Tune in live for The Stats Lab webinar

Drive Stats was the beginning. Want to see the evolution? Check out the Backblaze Stats Lab webinar, bringing together content from all of our Stats articles. We’re going to chat about all things Backblaze and beyond—by the numbers.

In this first report, we’re going to outline the fundamentals of our dataset, highlight standout examples for AI related traffic, and lay the foundation to start sharing our quarter-over-quarter metrics.

Dataset details

Our internal tools allow us to capture network flow data, meaning transmission control protocol (TCP) conversations between parties on our network. Along with basic information such as who is talking and how many bits are being exchanged, we have the ability to record additional pieces of anonymized information like what country, what ISP, or if we’ve seen a particular IP address before. And for each of these metrics, we have numbers for the average, 95th percentile, and maximum values.

Let’s talk about the three elements that make up our dataset: time, values, and metadata.

1. Monthly time slices

For every month, for every region, and for each direction (egress and ingress), we are data warehousing the following metrics. We plan on either using month-by-month numbers, or rolling up into a quarterly value for Network Stats reports going forward.

Item	Detail
Date range	Every month
Location scope	Every region (eg US-West, EU-Central)
Network traffic direction	Ingress, egress

2. Metric values

For each monthly snapshot, we’re recording the following details in our data warehouse. Capturing the average, 95th weighted value, and the maximum allows us enough information to profile our traffic.

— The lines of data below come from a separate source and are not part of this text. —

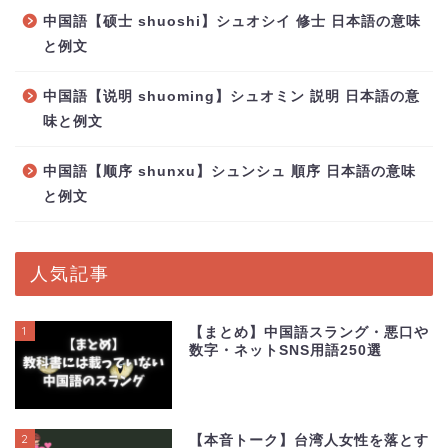
中国語【硕士 shuoshi】シュオシイ 修士 日本語の意味
と例文
中国語【说明 shuoming】シュオミン 説明 日本語の意
味と例文
中国語【顺序 shunxu】シュンシュ 順序 日本語の意味
と例文
人気記事
1
【まとめ】中国語スラング・悪口や
数字・ネットSNS用語250選
2
【本音トーク】台湾人女性を落とす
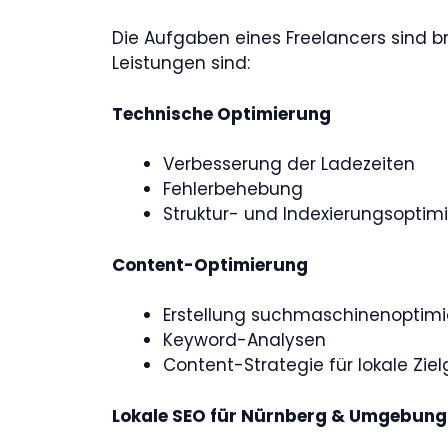
Die Aufgaben eines Freelancers sind b
Leistungen sind:
Technische Optimierung
Verbesserung der Ladezeiten
Fehlerbehebung
Struktur- und Indexierungsoptim
Content-Optimierung
Erstellung suchmaschinenoptimie
Keyword-Analysen
Content-Strategie für lokale Zie
Lokale SEO für Nürnberg & Umgebung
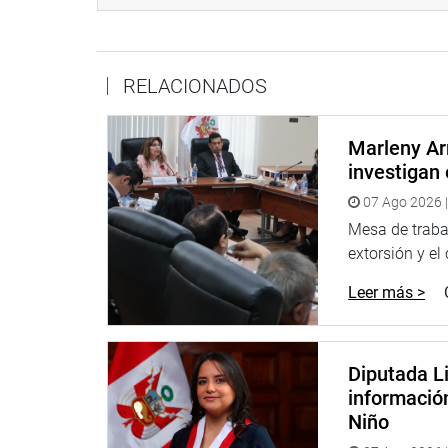
Finalmente, con el personal de salud y miembros d
establecimiento de salud de Reque, que también be
ZAÑA
RELACIONADOS
Para gestionar acciones en busca del bien común,
Lambayeque Mary Acuña se reunió con comités de
Marleny Ar
distrito de Zaña.
investigan 
07 Ago 2026 |
Mesa de trabaj
extorsión y el
Leer más >
Diputada Li
informació
Niño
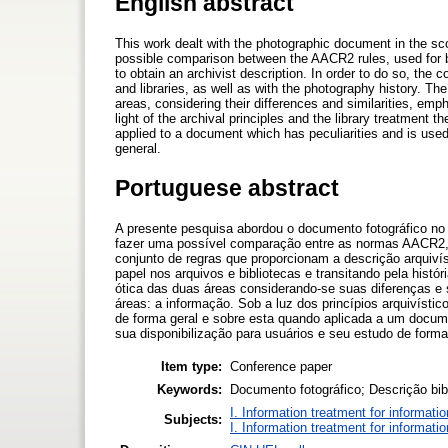
English abstract
This work dealt with the photographic document in the sco
possible comparison between the AACR2 rules, used for bib
to obtain an archivist description. In order to do so, the 
and libraries, as well as with the photography history. 
areas, considering their differences and similarities, emp
light of the archival principles and the library treatment t
applied to a document which has peculiarities and is used i
general.
Portuguese abstract
A presente pesquisa abordou o documento fotográfico no 
fazer uma possível comparação entre as normas AACR2, ut
conjunto de regras que proporcionam a descrição arquiví
papel nos arquivos e bibliotecas e transitando pela históri
ótica das duas áreas considerando-se suas diferenças e
áreas: a informação. Sob a luz dos princípios arquivístic
de forma geral e sobre esta quando aplicada a um docume
sua disponibilização para usuários e seu estudo de forma
Item type:
Conference paper
Keywords:
Documento fotográfico; Descrição bibl
I. Information treatment for informati
Subjects:
I. Information treatment for informati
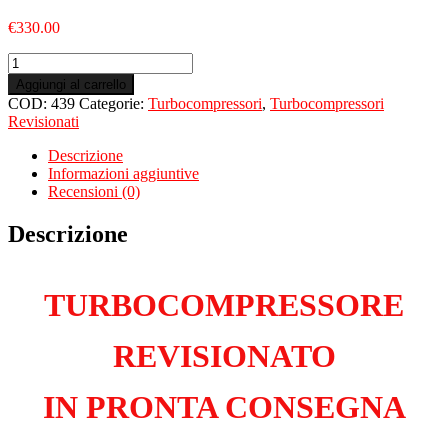
€
330.00
Turbo
Revisionato
Aggiungi al carrello
per
COD:
439
Categorie:
Turbocompressori
,
Turbocompressori
FIAT
Revisionati
Doblò
III
Descrizione
Cargo
Informazioni aggiuntive
1.6
Recensioni (0)
Multijet
263A8000
Descrizione
quantità
TURBOCOMPRESSORE
REVISIONATO
IN PRONTA CONSEGNA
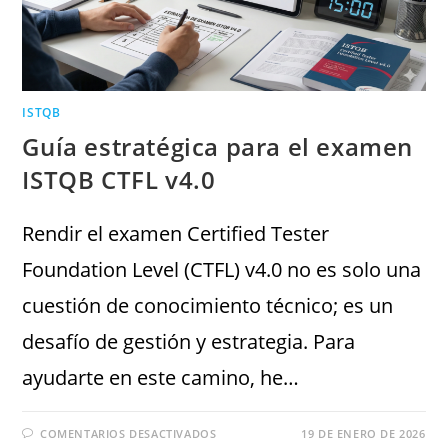
ISTQB
Guía estratégica para el examen
ISTQB CTFL v4.0
Rendir el examen Certified Tester
Foundation Level (CTFL) v4.0 no es solo una
cuestión de conocimiento técnico; es un
desafío de gestión y estrategia. Para
ayudarte en este camino, he…
COMENTARIOS DESACTIVADOS
19 DE ENERO DE 2026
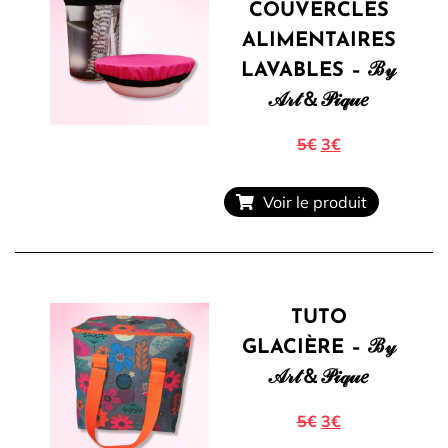
COUVERCLES
ALIMENTAIRES
LAVABLES – ℬ𝓎
𝒜𝓇𝓉＆𝒫𝒾𝓆𝓊𝑒
5€
3€
Voir le produit
TUTO
GLACIÈRE – ℬ𝓎
𝒜𝓇𝓉＆𝒫𝒾𝓆𝓊𝑒
5€
3€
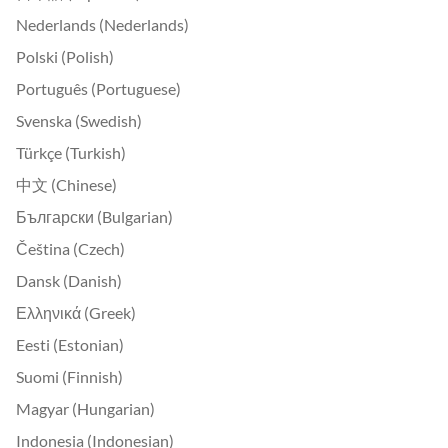
Nederlands (Nederlands)
Polski (Polish)
Português (Portuguese)
Svenska (Swedish)
Türkçe (Turkish)
中文 (Chinese)
Български (Bulgarian)
Čeština (Czech)
Dansk (Danish)
Ελληνικά (Greek)
Eesti (Estonian)
Suomi (Finnish)
Magyar (Hungarian)
Indonesia (Indonesian)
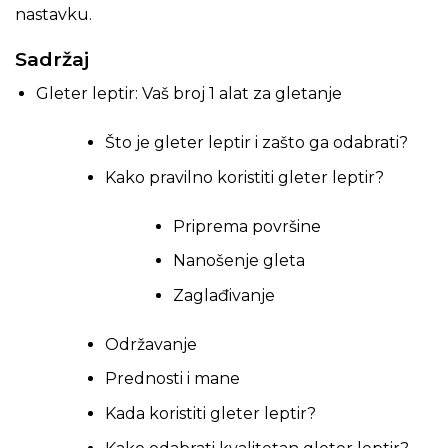
nastavku.
Sadržaj
Gleter leptir: Vaš broj 1 alat za gletanje
Što je gleter leptir i zašto ga odabrati?
Kako pravilno koristiti gleter leptir?
Priprema površine
Nanošenje gleta
Zaglađivanje
Održavanje
Prednosti i mane
Kada koristiti gleter leptir?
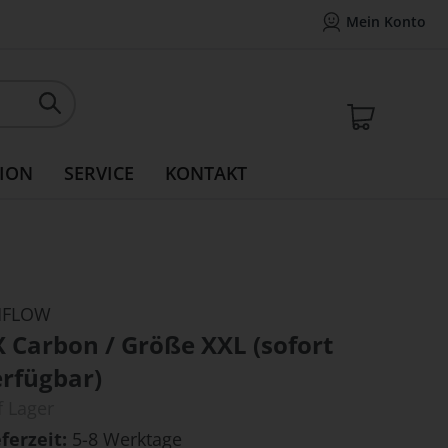
Mein Konto
Mein Konto
14 Tage Widerrufsrecht
Rea
Mein W
ION
SERVICE
KONTAKT
FLOW
 Carbon / Größe XXL (sofort
erfügbar)
f Lager
eferzeit
5-8 Werktage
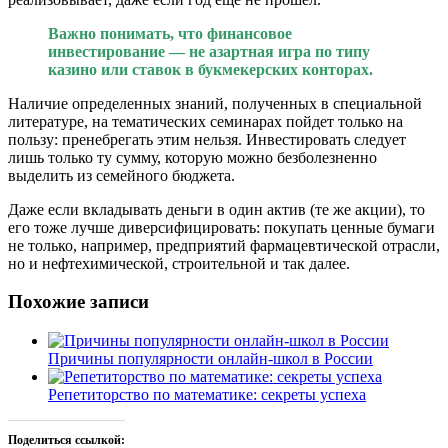
Важно понимать, что финансовое
инвестирование — не азартная игра по типу
казино или ставок в букмекерских конторах.
Наличие определенных знаний, полученных в специальной
литературе, на тематических семинарах пойдет только на
пользу: пренебрегать этим нельзя. Инвестировать следует
лишь только ту сумму, которую можно безболезненно
выделить из семейного бюджета.
Даже если вкладывать деньги в один актив (те же акции), то
его тоже лучше диверсифицировать: покупать ценные бумаги
не только, например, предприятий фармацевтической отрасли,
но и нефтехимической, строительной и так далее.
Похожие записи
Причины популярности онлайн-школ в России
Репетиторство по математике: секреты успеха
Поделиться ссылкой:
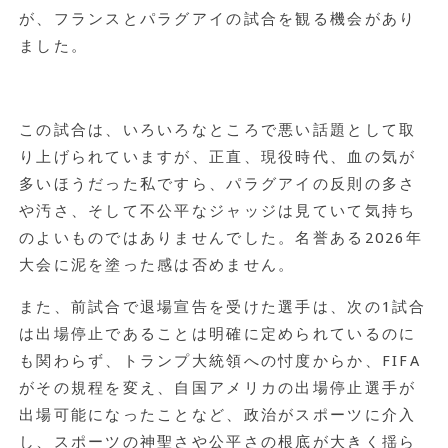
が、フランスとパラグアイの試合を観る機会があり
ました。
この試合は、いろいろなところで悪い話題として取
り上げられていますが、正直、現役時代、血の気が
多いほうだった私ですら、パラグアイの反則の多さ
や汚さ、そして不公平なジャッジは見ていて気持ち
のよいものではありませんでした。名誉ある2026年
大会に泥を塗った感は否めません。
また、前試合で退場宣告を受けた選手は、次の1試合
は出場停止であることは明確に定められているのに
も関わらず、トランプ大統領への忖度からか、FIFA
がその規程を変え、自国アメリカの出場停止選手が
出場可能になったことなど、政治がスポーツに介入
し、スポーツの神聖さや公平さの根底が大きく揺ら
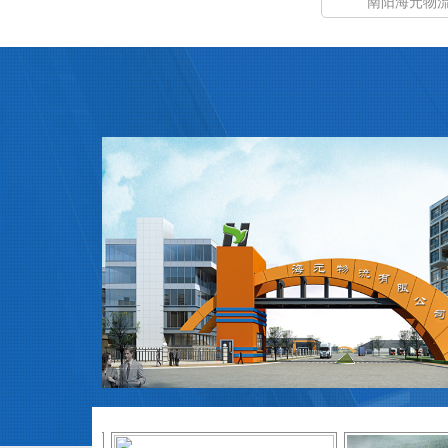
南阳海元物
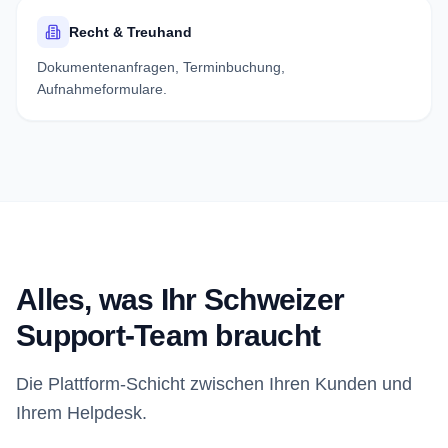
Recht & Treuhand
Dokumentenanfragen, Terminbuchung,
Aufnahmeformulare.
Alles, was Ihr Schweizer
Support-Team braucht
Die Plattform-Schicht zwischen Ihren Kunden und
Ihrem Helpdesk.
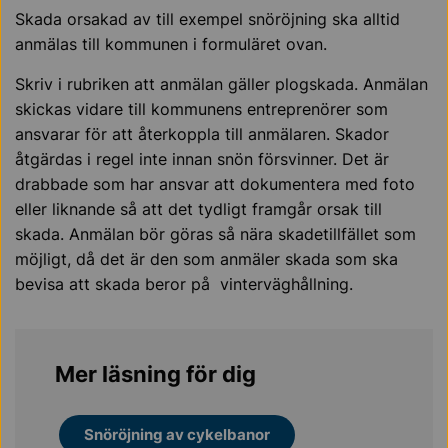
Skada orsakad av till exempel snöröjning ska alltid
anmälas till kommunen i formuläret ovan.
Skriv i rubriken att anmälan gäller plogskada. Anmälan
skickas vidare till kommunens entreprenörer som
ansvarar för att återkoppla till anmälaren. Skador
åtgärdas i regel inte innan snön försvinner. Det är
drabbade som har ansvar att dokumentera med foto
eller liknande så att det tydligt framgår orsak till
skada. Anmälan bör göras så nära skadetillfället som
möjligt, då det är den som anmäler skada som ska
bevisa att skada beror på vinterväghållning.
Mer läsning för dig
Snöröjning av cykelbanor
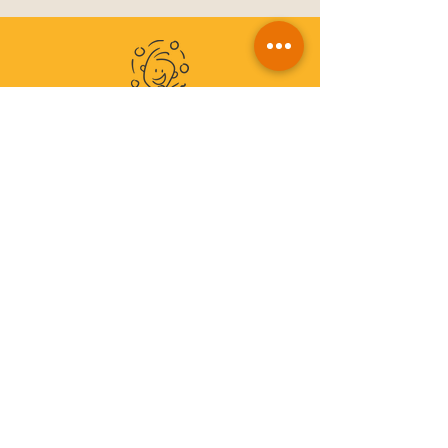
NOS ATOUTS
Multi-compétences techniques,
Réactivité
Synthèse des solutions proposées
Rapport de synthèse de l'ensemble des
préconisations dans les différents domaines
techniques
Une continuité dans notre accompagnement
avec une mission d'AMO en technique ou de
Maîtrise d'Oeuvre spécialisée
Revenons à nos moutons
© Copyright 2021, ANCA Ingénierie Patrimoine
Découvrez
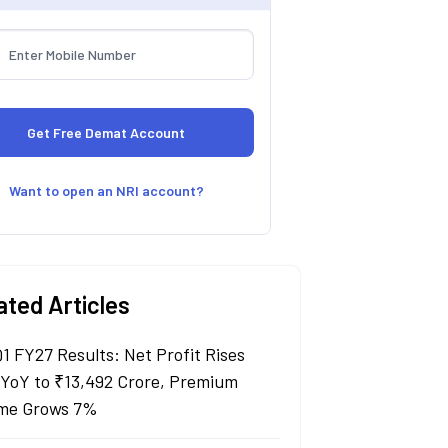
Want to open an NRI account?
ated Articles
Q1 FY27 Results: Net Profit Rises
YoY to ₹13,492 Crore, Premium
me Grows 7%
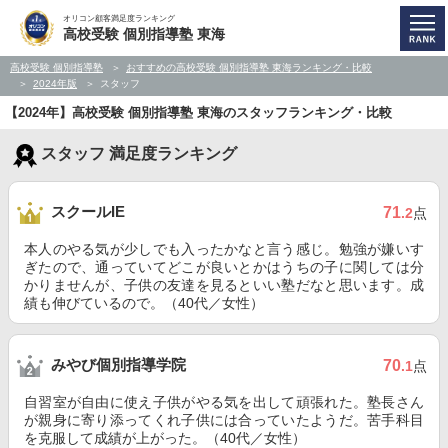
オリコン顧客満足度ランキング
高校受験 個別指導塾 東海
高校受験 個別指導塾
おすすめの高校受験 個別指導塾 東海ランキング・比較
2024年版
スタッフ
【2024年】高校受験 個別指導塾 東海のスタッフランキング・比較
スタッフ 満足度ランキング
スクールIE
71
.2
点
本人のやる気が少しでも入ったかなと言う感じ。勉強が嫌いす
ぎたので、通っていてどこが良いとかはうちの子に関しては分
かりませんが、子供の友達を見るといい塾だなと思います。成
績も伸びているので。（40代／女性）
みやび個別指導学院
70
.1
点
自習室が自由に使え子供がやる気を出して頑張れた。塾長さん
が親身に寄り添ってくれ子供には合っていたようだ。苦手科目
を克服して成績が上がった。（40代／女性）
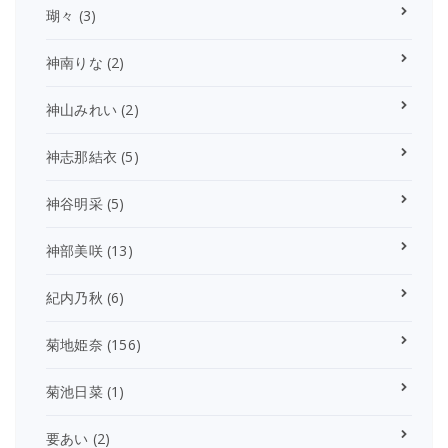
瑚々
(3)
神南りな
(2)
神山みれい
(2)
神志那結衣
(5)
神谷明采
(5)
神部美咲
(13)
紀内乃秋
(6)
菊地姫奈
(156)
菊池日菜
(1)
要あい
(2)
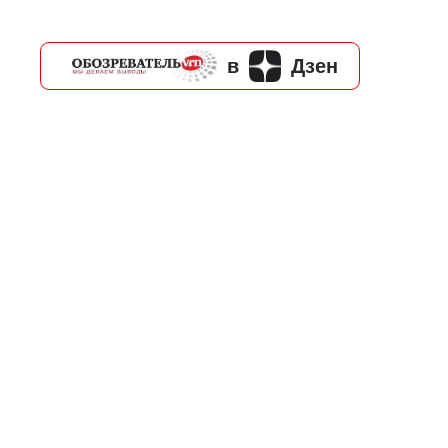
в
Дзен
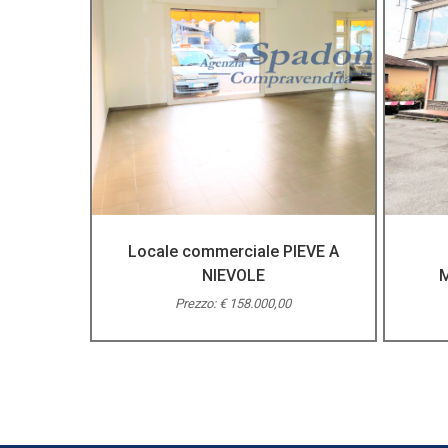
Locale commerciale PIEVE A
NIEVOLE
Prezzo: € 158.000,00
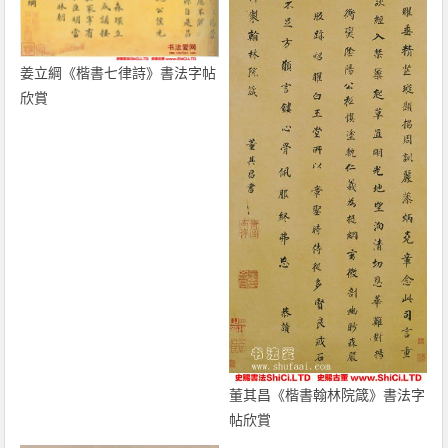
姜立綱《楷書七律詩》書法字帖
欣賞
董其昌《楷書翰林院箴》書法字
帖欣賞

The 95th value (discarding the highest 5% bursts) gives us a good profile for daily operations and the maximum helps profile burst traffic.

The most interesting metrics that I’m excited to explore are the “bits per IP” values. This combination of “amount of traffic” transferred with “how many actors are involved” per network is a good proxy for what I’m calling the “magnitude” of the network flow. We’re exploring the first insight into this metric below in our chart section.

Defining the Network Stats Quarterly Data

Item	Field(s)	Detail
Name	name asn	Common name and BGP ASN of the network
Bits	bits_avg bits_95th bits_max	Number of bits/second
Packets	packets_avg packets_95th packets_max	Number of packets/second
Flows	flow_avg flow_95th flow_max	Number of TCP flows
IPs	ip_unique_avg ip_unique_95th ip_unique_max	Number of unique IP addresses
Bits per IP	bits_ip_avg bits_ip_95th bits_ip_max	Number of bits per IP address
Protocol	v4 v6	Amount of traffic using IPv4 vs IPv6

3. Additional metadata

One of the first custom additions to our dataset is a category field. This helps us define the BGP ASNs (Autonomous System Number), basically the organizations common name associated with a range of IP addresses, that we talk to and group them into categories such as neocloud, hyperscaler, CDN, or general ISP.

Additional Network Stats Metadata

Item	Field	Detail
category	group	The class of network carrying the traffic (Cloud, PNI, traditional Internet Transit, or Internal Backblaze-Backblaze)
category	type	The type of network receiving the traffic (Neocloud, Hosting/Compute provider, Hyperscaler, CDN, Regional ISP, more localised ISP, etc)

The global picture

We started capturing this dataset in August of 2025, so we don’t yet have a good amount of data to pull out quarter over quarter trends. But what we can do for now is take a look into some standout metrics for the month of August that we’re interested in tracking over time.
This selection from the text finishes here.